Households’ consumption expenditure slightly declined (–0.2% after +0.2%), while gross fixed capital formation (GFCF) increased anew (+0.6%) after a step back in Q1 (–0.8%). Overall, total domestic demand (excluding changes in inventories) drove GDP on for only 0.1 point of growth after being neutral in Q1.
Imports markedly accelerated (+1.8% after +0.6%), while exports remained subdued (+0.2% after +0.1%). Consequently, foreign trade balance contributed again negatively to GDP growth (–0.5 point after –0.1 point).

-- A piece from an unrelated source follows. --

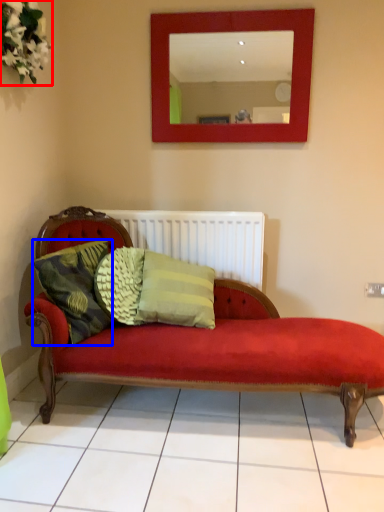 Question: Which of the following is the closest to the observer, floral arrangement (highlighted by a red box) or pillow (highlighted by a blue box)?

Choices:
 (A) floral arrangement
 (B) pillow

Answer: (A)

In Q2, changes in inventories contributed positively to GDP growth: +0.3 point after +0.1 point in Q2.
The figures from Germany were even more encouraging as Europe’s largest economy grew.
According to the Federal Statistical Office:
The German economy continues its growth trend at a slightly slower pace. In the second quarter of 2012, the gross domestic product (GDP) rose 0.3% — upon price, seasonal and calendar adjustment — on the previous quarter, as reported by the Federal Statistical Office (Destatis). In the first quarter of 2012, the GDP had been up +0.5%.
While neither set of numbers showed any health in the region, at least its two largest economies have held their own.